-- Opening Marker --
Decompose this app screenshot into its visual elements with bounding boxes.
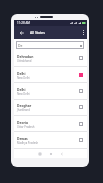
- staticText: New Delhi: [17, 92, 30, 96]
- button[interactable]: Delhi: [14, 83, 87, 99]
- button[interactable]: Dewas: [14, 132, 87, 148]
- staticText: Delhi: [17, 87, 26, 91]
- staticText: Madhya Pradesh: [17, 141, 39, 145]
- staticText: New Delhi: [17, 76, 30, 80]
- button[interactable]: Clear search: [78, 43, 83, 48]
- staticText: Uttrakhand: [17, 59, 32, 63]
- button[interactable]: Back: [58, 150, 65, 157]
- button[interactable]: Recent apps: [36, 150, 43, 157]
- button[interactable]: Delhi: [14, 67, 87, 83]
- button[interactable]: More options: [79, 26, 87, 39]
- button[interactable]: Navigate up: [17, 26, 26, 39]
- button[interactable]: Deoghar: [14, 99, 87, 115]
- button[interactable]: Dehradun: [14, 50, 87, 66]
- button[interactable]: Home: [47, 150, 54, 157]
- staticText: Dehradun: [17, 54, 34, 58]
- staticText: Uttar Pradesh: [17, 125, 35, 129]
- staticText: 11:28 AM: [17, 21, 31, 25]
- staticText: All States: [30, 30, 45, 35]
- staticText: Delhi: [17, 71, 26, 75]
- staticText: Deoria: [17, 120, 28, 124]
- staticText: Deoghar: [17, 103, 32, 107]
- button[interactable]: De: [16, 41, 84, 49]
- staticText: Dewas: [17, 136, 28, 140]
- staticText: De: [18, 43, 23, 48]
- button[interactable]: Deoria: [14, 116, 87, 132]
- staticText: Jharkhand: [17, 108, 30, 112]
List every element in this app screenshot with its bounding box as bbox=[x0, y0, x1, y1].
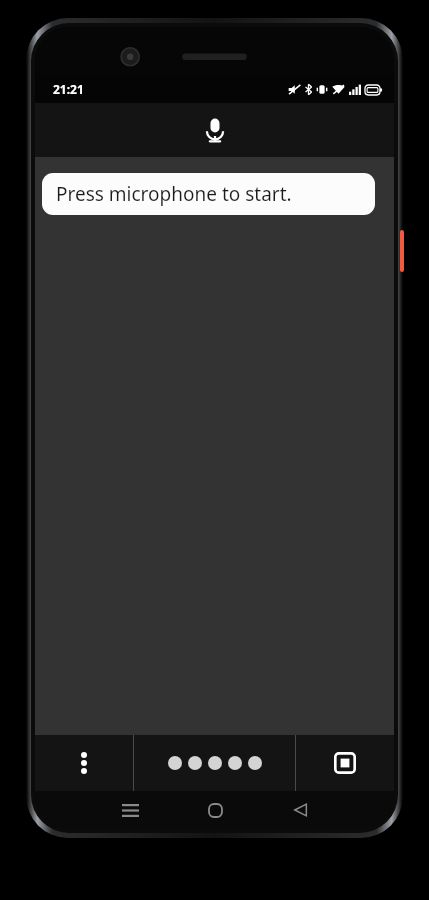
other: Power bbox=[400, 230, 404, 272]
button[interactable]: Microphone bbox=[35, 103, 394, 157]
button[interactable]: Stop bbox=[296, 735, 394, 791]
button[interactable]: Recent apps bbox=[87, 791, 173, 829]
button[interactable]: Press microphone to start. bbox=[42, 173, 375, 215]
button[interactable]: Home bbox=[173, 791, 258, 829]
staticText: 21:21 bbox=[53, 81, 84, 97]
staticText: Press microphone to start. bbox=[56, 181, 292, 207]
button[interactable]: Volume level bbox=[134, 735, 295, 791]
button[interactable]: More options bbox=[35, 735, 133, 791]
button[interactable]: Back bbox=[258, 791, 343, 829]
-- Closing Marker --
-- Your instructions --
Reprint all the data above verbatim, excluding pictures.

-- Answer to the problem --
Decompose this app screenshot into its visual elements with bounding boxes.
- staticText: New Delhi: [17, 92, 30, 96]
- button[interactable]: Delhi: [14, 83, 87, 99]
- button[interactable]: Dewas: [14, 132, 87, 148]
- staticText: Delhi: [17, 87, 26, 91]
- staticText: Madhya Pradesh: [17, 141, 39, 145]
- staticText: New Delhi: [17, 76, 30, 80]
- button[interactable]: Clear search: [78, 43, 83, 48]
- staticText: Uttrakhand: [17, 59, 32, 63]
- button[interactable]: Back: [58, 150, 65, 157]
- button[interactable]: Recent apps: [36, 150, 43, 157]
- button[interactable]: Delhi: [14, 67, 87, 83]
- button[interactable]: More options: [79, 26, 87, 39]
- button[interactable]: Navigate up: [17, 26, 26, 39]
- button[interactable]: Deoghar: [14, 99, 87, 115]
- button[interactable]: Dehradun: [14, 50, 87, 66]
- button[interactable]: Home: [47, 150, 54, 157]
- staticText: Dehradun: [17, 54, 34, 58]
- staticText: Uttar Pradesh: [17, 125, 35, 129]
- staticText: 11:28 AM: [17, 21, 31, 25]
- staticText: All States: [30, 30, 45, 35]
- staticText: Delhi: [17, 71, 26, 75]
- staticText: Deoria: [17, 120, 28, 124]
- staticText: Deoghar: [17, 103, 32, 107]
- button[interactable]: De: [16, 41, 84, 49]
- staticText: Dewas: [17, 136, 28, 140]
- staticText: De: [18, 43, 23, 48]
- button[interactable]: Deoria: [14, 116, 87, 132]
- staticText: Jharkhand: [17, 108, 30, 112]
List every element in this app screenshot with its bounding box as bbox=[x0, y0, x1, y1].
other: Power bbox=[400, 230, 404, 272]
button[interactable]: Microphone bbox=[35, 103, 394, 157]
button[interactable]: Stop bbox=[296, 735, 394, 791]
button[interactable]: Recent apps bbox=[87, 791, 173, 829]
button[interactable]: Press microphone to start. bbox=[42, 173, 375, 215]
button[interactable]: Home bbox=[173, 791, 258, 829]
staticText: 21:21 bbox=[53, 81, 84, 97]
staticText: Press microphone to start. bbox=[56, 181, 292, 207]
button[interactable]: Volume level bbox=[134, 735, 295, 791]
button[interactable]: More options bbox=[35, 735, 133, 791]
button[interactable]: Back bbox=[258, 791, 343, 829]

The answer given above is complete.